Nach Mitternacht - Irmgard Keun


Nach Mitternacht - Irmgard Keun
Einleitung
Nach Mitternacht ist ein 1937 im Exil erschienener Roman der deutschen Schriftstellerin Irmgard Keun. Der Text zeigt in einer kurzen, verdichteten Zeitspanne, wie die nationalsozialistische Diktatur in den Alltag hineinwirkt: über Propaganda, Angst, Denunziation, soziale Anpassung und die zunehmende Ausgrenzung von Jüdinnen und Juden. Die Erzählerin Susanne Moder (Sanna) beobachtet scheinbar „normale“ Situationen – Cafébesuche, Feiern, Gespräche – und entlarvt dabei die Mechanismen, mit denen ein totalitäres System Denken, Sprache und Beziehungen verändert.

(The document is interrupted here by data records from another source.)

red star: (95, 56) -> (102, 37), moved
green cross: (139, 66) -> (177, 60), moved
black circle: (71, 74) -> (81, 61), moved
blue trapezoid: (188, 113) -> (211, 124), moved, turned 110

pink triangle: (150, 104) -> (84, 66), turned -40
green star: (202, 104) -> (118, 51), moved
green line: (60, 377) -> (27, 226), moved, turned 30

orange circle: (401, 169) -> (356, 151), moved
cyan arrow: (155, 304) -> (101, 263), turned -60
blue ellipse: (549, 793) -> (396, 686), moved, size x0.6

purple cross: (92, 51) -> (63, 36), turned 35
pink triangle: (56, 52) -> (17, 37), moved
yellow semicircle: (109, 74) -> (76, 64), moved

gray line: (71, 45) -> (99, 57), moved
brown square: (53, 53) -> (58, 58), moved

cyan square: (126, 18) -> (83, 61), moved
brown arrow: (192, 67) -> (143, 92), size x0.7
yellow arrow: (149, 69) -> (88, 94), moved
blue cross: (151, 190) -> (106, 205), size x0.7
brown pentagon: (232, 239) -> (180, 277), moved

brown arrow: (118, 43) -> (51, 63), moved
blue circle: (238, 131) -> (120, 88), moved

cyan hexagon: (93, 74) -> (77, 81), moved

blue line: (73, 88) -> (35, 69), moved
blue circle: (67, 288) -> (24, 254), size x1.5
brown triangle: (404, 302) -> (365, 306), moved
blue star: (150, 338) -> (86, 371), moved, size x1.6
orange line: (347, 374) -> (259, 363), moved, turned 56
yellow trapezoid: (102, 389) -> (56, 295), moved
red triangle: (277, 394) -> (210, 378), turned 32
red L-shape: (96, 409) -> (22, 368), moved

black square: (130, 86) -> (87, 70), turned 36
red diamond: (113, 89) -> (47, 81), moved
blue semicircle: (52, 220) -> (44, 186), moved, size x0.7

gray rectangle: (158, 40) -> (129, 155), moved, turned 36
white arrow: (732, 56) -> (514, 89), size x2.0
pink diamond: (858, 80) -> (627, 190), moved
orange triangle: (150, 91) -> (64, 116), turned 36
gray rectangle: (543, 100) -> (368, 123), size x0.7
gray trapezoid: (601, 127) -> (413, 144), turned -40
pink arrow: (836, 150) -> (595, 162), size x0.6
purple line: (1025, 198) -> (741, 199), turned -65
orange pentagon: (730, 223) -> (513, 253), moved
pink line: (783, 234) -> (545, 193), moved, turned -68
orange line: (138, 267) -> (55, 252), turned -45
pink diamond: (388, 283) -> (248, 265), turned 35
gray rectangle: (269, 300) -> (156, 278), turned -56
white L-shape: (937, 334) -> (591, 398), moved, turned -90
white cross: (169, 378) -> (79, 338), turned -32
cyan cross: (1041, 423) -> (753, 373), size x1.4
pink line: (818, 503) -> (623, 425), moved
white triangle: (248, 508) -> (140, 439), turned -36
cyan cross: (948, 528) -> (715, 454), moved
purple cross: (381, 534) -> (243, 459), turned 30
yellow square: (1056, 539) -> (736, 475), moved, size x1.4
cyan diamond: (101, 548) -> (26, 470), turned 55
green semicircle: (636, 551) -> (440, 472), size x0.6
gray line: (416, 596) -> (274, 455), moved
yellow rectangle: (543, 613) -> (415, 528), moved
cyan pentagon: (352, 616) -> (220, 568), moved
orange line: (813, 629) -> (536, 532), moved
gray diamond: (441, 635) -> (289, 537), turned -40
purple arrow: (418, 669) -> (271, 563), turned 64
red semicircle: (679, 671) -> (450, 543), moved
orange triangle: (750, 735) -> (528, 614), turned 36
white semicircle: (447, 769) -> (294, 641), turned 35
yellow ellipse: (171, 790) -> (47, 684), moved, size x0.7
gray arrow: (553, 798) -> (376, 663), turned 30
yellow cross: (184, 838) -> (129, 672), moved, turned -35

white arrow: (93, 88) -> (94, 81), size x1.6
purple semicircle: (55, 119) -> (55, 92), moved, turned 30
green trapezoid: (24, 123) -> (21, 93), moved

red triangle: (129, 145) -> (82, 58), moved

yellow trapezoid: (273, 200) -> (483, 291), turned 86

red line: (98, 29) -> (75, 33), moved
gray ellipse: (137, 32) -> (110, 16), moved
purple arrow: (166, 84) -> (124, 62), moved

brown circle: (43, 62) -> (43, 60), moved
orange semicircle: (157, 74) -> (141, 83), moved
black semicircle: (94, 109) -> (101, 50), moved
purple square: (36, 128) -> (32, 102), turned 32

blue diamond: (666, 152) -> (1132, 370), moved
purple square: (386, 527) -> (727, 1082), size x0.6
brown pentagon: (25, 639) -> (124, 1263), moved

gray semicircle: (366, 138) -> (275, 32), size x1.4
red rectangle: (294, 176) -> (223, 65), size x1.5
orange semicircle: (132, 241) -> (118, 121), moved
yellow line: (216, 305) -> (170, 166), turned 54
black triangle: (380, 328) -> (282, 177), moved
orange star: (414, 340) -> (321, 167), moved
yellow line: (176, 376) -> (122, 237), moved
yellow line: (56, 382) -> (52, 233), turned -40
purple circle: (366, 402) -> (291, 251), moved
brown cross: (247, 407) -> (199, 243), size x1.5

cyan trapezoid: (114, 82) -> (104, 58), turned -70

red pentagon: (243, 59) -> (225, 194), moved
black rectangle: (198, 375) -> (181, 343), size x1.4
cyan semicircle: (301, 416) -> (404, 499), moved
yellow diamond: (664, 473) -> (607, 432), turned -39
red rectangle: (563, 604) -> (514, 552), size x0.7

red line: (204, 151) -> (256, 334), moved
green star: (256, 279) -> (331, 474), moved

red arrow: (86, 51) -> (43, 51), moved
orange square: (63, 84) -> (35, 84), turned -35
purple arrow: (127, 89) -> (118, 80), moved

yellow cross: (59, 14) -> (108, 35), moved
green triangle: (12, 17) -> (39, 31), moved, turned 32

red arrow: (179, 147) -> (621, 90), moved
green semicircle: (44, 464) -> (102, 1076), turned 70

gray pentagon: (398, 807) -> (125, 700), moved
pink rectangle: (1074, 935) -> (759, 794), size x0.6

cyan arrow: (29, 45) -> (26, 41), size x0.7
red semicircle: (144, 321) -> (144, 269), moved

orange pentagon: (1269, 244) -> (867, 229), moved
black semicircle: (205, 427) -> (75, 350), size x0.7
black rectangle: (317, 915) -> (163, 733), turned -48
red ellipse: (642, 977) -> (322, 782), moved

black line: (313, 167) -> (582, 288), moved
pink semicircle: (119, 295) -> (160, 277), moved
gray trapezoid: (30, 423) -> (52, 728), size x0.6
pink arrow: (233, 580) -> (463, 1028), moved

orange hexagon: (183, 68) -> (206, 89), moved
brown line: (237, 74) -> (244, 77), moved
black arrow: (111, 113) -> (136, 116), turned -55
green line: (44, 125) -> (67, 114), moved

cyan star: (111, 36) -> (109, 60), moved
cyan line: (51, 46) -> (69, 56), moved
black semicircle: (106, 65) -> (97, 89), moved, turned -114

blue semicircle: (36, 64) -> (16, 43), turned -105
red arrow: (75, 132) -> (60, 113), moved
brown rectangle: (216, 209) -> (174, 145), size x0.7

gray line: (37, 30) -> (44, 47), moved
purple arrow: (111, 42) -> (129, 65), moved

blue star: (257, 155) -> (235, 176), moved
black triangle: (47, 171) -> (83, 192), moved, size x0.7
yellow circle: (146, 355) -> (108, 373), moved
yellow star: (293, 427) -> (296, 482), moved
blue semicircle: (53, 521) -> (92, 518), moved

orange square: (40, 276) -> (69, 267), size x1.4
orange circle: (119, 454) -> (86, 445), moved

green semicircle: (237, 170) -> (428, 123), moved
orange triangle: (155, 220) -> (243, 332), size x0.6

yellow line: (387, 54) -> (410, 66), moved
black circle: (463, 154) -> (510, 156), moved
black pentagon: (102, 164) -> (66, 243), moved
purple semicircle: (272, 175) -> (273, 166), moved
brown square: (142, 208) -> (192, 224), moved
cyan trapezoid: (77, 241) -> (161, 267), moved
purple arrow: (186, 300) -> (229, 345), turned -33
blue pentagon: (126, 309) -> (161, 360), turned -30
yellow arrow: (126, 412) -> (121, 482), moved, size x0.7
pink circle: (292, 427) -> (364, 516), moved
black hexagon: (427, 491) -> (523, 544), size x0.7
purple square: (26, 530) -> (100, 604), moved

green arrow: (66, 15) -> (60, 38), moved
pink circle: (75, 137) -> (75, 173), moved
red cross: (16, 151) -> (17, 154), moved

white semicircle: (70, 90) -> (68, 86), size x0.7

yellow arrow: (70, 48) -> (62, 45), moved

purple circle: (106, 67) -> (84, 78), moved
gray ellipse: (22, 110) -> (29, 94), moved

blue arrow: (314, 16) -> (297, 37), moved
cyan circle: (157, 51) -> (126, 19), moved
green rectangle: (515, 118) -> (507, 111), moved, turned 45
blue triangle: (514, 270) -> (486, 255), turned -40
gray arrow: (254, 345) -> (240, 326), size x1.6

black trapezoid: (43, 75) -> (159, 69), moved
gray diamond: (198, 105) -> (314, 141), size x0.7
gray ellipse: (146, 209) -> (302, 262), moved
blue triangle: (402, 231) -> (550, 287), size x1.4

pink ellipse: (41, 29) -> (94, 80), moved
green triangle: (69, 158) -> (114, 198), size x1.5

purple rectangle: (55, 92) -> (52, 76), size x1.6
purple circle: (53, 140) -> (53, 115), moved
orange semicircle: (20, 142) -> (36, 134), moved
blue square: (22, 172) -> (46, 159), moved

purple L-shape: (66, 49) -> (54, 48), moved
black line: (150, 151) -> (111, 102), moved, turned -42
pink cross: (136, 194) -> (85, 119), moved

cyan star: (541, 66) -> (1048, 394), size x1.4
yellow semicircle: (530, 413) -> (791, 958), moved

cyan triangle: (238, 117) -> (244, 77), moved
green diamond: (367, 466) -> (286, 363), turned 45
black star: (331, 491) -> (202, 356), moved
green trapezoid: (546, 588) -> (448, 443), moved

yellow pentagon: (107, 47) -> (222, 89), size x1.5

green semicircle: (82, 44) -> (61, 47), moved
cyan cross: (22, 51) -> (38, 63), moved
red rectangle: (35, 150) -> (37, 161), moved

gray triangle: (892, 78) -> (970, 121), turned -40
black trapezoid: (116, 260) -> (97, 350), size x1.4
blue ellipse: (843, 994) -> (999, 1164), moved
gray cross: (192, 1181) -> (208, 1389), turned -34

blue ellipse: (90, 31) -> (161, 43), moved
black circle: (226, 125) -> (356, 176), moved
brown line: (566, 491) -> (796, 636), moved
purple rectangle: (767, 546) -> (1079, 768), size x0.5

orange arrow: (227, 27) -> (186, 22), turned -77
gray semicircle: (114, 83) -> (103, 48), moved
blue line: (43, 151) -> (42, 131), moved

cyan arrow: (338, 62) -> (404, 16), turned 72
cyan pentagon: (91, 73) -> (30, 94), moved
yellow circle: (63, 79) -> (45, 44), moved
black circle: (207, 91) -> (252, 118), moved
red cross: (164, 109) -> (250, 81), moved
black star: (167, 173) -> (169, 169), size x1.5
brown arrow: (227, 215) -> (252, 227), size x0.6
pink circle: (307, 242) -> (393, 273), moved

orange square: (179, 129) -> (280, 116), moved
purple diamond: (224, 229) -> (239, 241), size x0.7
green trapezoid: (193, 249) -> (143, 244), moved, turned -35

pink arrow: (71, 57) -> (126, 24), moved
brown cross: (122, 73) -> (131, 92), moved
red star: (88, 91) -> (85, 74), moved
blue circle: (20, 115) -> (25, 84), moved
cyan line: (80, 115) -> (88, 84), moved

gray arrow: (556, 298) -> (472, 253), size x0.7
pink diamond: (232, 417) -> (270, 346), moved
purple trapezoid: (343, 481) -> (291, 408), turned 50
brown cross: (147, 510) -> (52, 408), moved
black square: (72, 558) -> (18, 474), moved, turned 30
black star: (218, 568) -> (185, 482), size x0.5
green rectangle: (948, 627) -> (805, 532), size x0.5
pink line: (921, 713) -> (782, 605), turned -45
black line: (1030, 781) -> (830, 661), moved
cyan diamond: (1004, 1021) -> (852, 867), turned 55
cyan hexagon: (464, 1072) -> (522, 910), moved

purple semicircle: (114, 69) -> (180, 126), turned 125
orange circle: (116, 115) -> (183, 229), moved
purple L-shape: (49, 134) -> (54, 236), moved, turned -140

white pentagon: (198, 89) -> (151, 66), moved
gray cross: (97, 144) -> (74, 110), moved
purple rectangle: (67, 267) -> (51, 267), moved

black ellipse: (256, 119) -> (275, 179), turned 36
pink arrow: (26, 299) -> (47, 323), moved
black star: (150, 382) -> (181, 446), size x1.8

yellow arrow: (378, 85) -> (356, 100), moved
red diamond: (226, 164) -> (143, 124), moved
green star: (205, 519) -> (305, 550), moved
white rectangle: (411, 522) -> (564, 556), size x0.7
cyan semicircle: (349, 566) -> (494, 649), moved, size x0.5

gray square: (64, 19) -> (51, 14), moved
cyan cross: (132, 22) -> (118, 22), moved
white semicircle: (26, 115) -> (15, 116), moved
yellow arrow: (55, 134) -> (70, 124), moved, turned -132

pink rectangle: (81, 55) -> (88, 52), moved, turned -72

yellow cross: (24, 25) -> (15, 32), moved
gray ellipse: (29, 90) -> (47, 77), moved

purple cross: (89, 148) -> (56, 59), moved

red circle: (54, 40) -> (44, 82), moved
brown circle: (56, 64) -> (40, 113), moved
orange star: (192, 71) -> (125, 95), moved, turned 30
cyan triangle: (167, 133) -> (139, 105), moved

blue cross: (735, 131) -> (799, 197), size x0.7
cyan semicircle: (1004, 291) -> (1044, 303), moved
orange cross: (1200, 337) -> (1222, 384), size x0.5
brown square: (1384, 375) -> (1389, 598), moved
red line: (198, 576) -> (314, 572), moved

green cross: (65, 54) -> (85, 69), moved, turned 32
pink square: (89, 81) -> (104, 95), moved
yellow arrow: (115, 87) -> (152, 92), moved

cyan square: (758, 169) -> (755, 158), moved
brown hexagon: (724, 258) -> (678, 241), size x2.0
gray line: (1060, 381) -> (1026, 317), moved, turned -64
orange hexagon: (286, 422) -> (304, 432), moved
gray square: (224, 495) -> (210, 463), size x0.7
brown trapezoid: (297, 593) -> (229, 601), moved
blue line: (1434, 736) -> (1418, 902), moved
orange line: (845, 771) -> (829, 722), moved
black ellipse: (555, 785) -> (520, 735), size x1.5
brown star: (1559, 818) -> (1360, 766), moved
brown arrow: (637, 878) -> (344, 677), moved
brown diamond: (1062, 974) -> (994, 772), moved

Dieser aiMOOC hilft Dir, den Roman sicher zu verstehen und literarisch zu deuten: Du lernst Figuren, Handlung, Erzählweise, historische Hintergründe und zentrale Motive kennen. Du übst außerdem, Textstellen zu analysieren, Perspektiven zu vergleichen und Bezüge zur Gegenwart herzustellen.
Medienimpuls: Hören, Sehen, Einstieg
Ein Zugang zu Keuns Stil gelingt oft gut über Hör- und Filmausschnitte. Nutze die Videos als Impuls, um Sprache, Tonfall und Atmosphäre wahrzunehmen.
Lernziele
Nach diesem aiMOOC kannst Du:
- Handlungsanalyse durchführen: Du gibst die Kernhandlung strukturiert wieder (ohne Dich in Details zu verlieren).
- Figuren als Träger von Wertekonflikten verstehen: Anpassung, Opportunismus, Angst, Mut, Flucht.
- Keuns Erzähltechnik erklären (Ich-Erzählerin, subjektive Beobachtung, Ironie).
- Die Wirkung von Sprache unter Diktatur beschreiben (Sprechverbote, Parolen, Selbstzensur).
- Zentrale Themen deuten: Denunziation, Propaganda, Antisemitismus, Emigration, moralische Entscheidungen.
- Eigene Urteile begründen: Was zeigt der Roman über Verantwortung im Alltag?
Historischer und literarischer Kontext
Irmgard Keun war in der Weimarer Republik mit Romanen wie Das kunstseidene Mädchen bekannt. Unter dem Nationalsozialismus wurden kritische Stimmen verfolgt; viele Autorinnen und Autoren veröffentlichten im Exil (Exilliteratur). Nach Mitternacht erschien 1937 bei einem Exilverlag in Amsterdam und gehört zu den eindrücklichen literarischen Zeugnissen über Alltagswirklichkeit im NS-Staat.
Impulsfrage: Warum ist ein Exilverlag für solche Literatur wichtig? Denke an Zensur und Verfolgung.
Literaturgeschichtliche Einordnung
Der Roman lässt sich verbinden mit:
- Literatur in der Zeit des Nationalsozialismus: Kontrolle, Gleichschaltung, Verfolgung, Exil.
- Neue Sachlichkeit: nüchterne Beobachtung, gesellschaftliche Genauigkeit (als Vergleichshorizont).
- Satire und Ironie: Entlarvung durch scheinbar naive Perspektive.
Inhalt und Aufbau des Romans
Der Roman konzentriert sich auf wenige Tage und arbeitet mit Rückblenden: Sanna erzählt aus ihrer Perspektive und ordnet Ereignisse nicht „historisch“, sondern so, wie sie sie erlebt. Dadurch wirkt der Text unmittelbar und alltagsnah.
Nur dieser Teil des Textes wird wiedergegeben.